## EXERCISE GOAL:
Below are the entries; count the lines in them that contain the word "можно" and give only the number.

## DATA:

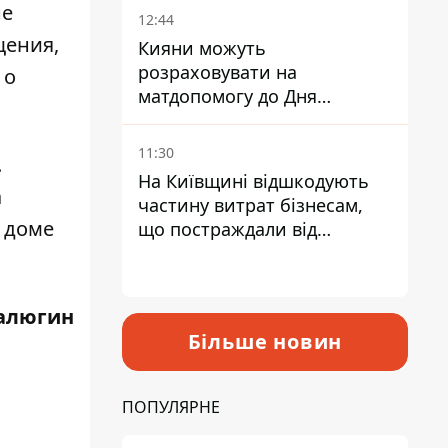
не
12:44
щения,
Кияни можуть
розраховувати на
 о
матдопомогу до Дня
.
незалежності - кому її
дадуть
11:30
.
На Київщині відшкодують
а
частину витрат бізнесам,
 доме
що постраждали від
прильотів ракет
алюгин
Більше новин
ПОПУЛЯРНЕ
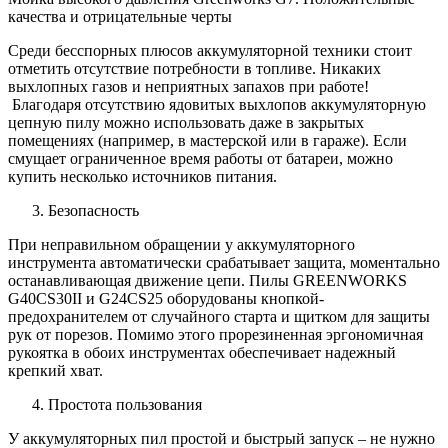
качества и отрицательные черты
Среди бесспорных плюсов аккумуляторной техники стоит
отметить отсутствие потребности в топливе. Никаких
выхлопных газов и неприятных запахов при работе!
Благодаря отсутствию ядовитых выхлопов аккумуляторную
цепную пилу можно использовать даже в закрытых
помещениях (например, в мастерской или в гараже). Если
смущает ограниченное время работы от батареи, можно
купить несколько источников питания.
Безопасность
При неправильном обращении у аккумуляторного
инструмента автоматически срабатывает защита, моментально
останавливающая движение цепи. Пилы GREENWORKS
G40CS30II и G24CS25 оборудованы кнопкой-
предохранителем от случайного старта и щитком для защиты
рук от порезов. Помимо этого прорезиненная эргономичная
рукоятка в обоих инструментах обеспечивает надежный
крепкий хват.
Простота пользования
У аккумуляторных пил простой и быстрый запуск – не нужно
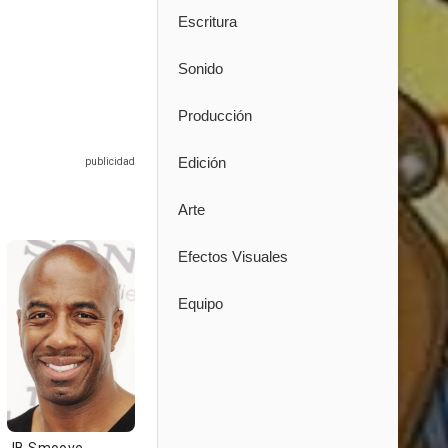
Escritura
Sonido
Producción
Edición
Arte
Efectos Visuales
Equipo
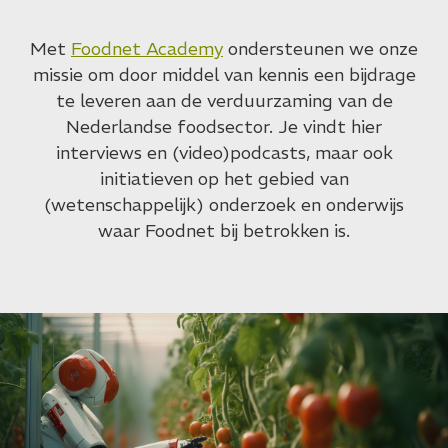
Met
Foodnet Academy
ondersteunen we onze
missie om door middel van kennis een bijdrage
te leveren aan de verduurzaming van de
Nederlandse foodsector. Je vindt hier
interviews en (video)podcasts, maar ook
initiatieven op het gebied van
(wetenschappelijk) onderzoek en onderwijs
waar Foodnet bij betrokken is.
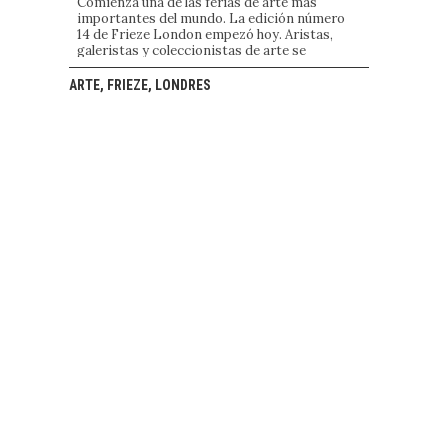
Comienza una de las ferias de arte más
importantes del mundo. La edición número
14 de Frieze London empezó hoy. Aristas,
galeristas y coleccionistas de arte se
juntarán una semana para vivir intensamente
la energía real a través del arte. ¡Hay mucho
ARTE, FRIEZE, LONDRES
que ver!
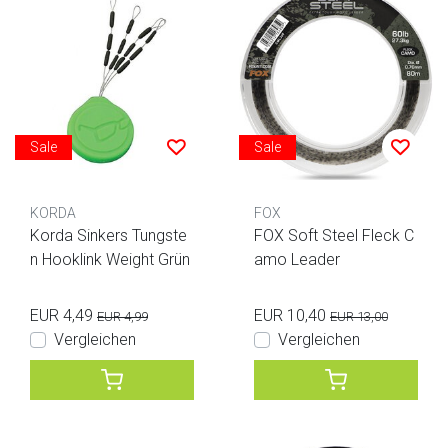
Sale
Sale
KORDA
FOX
Korda Sinkers Tungste
FOX Soft Steel Fleck C
n Hooklink Weight Grün
amo Leader
EUR 4,49
EUR 10,40
EUR 4,99
EUR 13,00
Vergleichen
Vergleichen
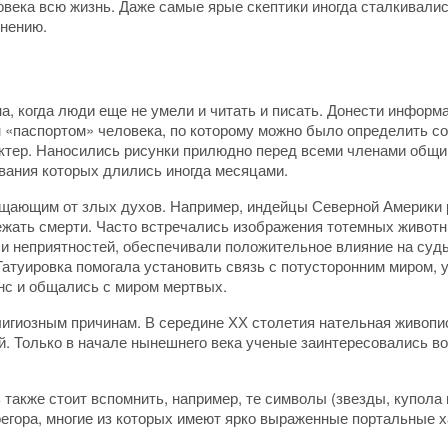
овека всю жизнь. Даже самые ярые скептики иногда сталкивали
снению.
а, когда люди еще не умели и читать и писать. Донести инфор
 «паспортом» человека, по которому можно было определить с
рактер. Наносились рисунки прилюдно перед всеми членами общ
вания которых длились иногда месяцами.
ищающим от злых духов. Например, индейцы Северной Америки
бежать смерти. Часто встречались изображения тотемных живот
 и неприятностей, обеспечивали положительное влияние на судь
Татуировка помогала установить связь с потусторонним миром,
нс и общались с миром мертвых.
лигиозным причинам. В середине ХХ столетия нательная живопи
. Только в начале нынешнего века ученые заинтересовались во
 также стоит вспомнить, например, те символы (звезды, купола и
регора, многие из которых имеют ярко выраженные портальные х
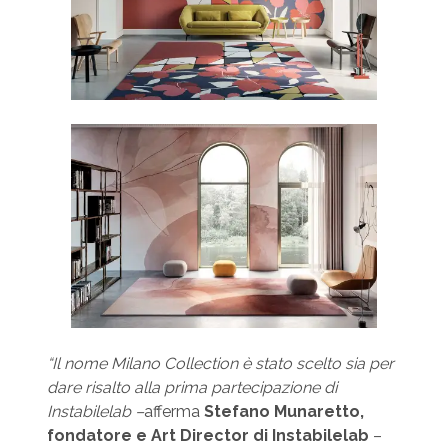
“Il nome Milano Collection è stato scelto sia per
dare risalto alla prima partecipazione di
Instabilelab –
afferma
Stefano Munaretto,
fondatore e Art Director di Instabilelab
–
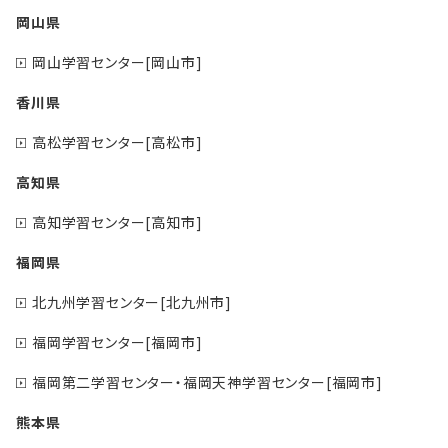
岡山県
岡山学習センター[岡山市]
香川県
高松学習センター[高松市]
高知県
高知学習センター[高知市]
福岡県
北九州学習センター[北九州市]
福岡学習センター[福岡市]
福岡第二学習センター・福岡天神学習センター[福岡市]
熊本県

## RESPONSE TO THIS EXERCISE:
3